She proposed meeting Celia for a drink to pick up Michael’s thumb drive.
“I dropped it off at your office this morning. I didn’t know you were out.”
Theo was both pleased and disappointed. Pleased to know Celia had gone out of her way to deliver the data, and disappointed they had no pressing reason to see each other again, at least not right away. When she ended the call, she heard a distinct chuckle from Hank.
“What?”
“Didn’t say nothin’.”
She glanced back at Jalinda, who was wearing earbuds so she could transcribe the recording she’d made with Belinda. She’d missed the conversation.
As Theo played the words back in her head, her face began to burn. Admittedly, she’d broken from her usual professional protocol with the cheery and personable chitchat, enough that Hank had noticed and interpreted it as flirting.

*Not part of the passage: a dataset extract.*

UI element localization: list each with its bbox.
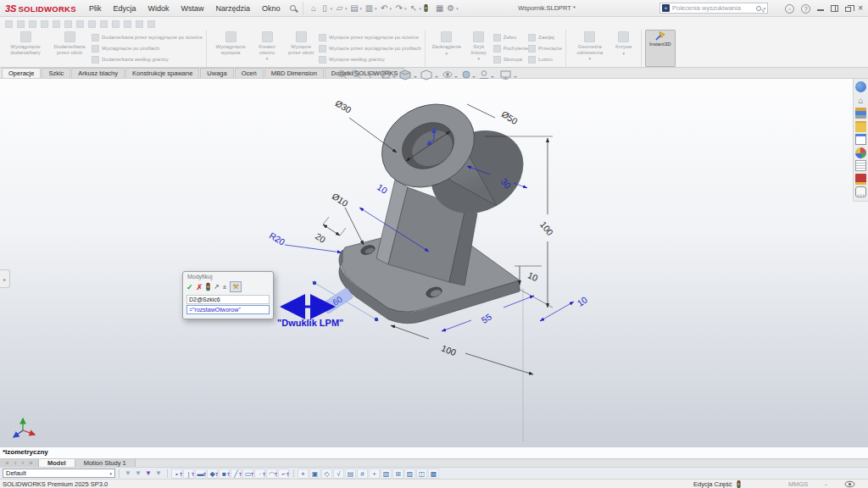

Which it was, despite her declaration to Celia that it was a line she couldn’t cross. After their conversation at Sammy’s Pint, she’d gone home and studied the Georgia Bar Association’s guidelines, which she already knew by heart. Dating a witness wasn’t strictly prohibited as long as it didn’t compromise her representation of her client. So why did it feel sleazy?
“You know what, Hank? Just shut up and drive.”
They followed the directions on her smartphone, and by late afternoon arrived at a small brick house in Forest Park, a suburban community of small square homes enclosed within chain-link fences. A rusted SUV that looked like it could have been their Suburban’s older brother sat in the driveway.
A plane roared overhead, leading her to conclude they were directly underneath the flight path for Hartsfield-Jackson International Airport. Probably one of the cheapest neighborhoods in the Greater Atlanta area.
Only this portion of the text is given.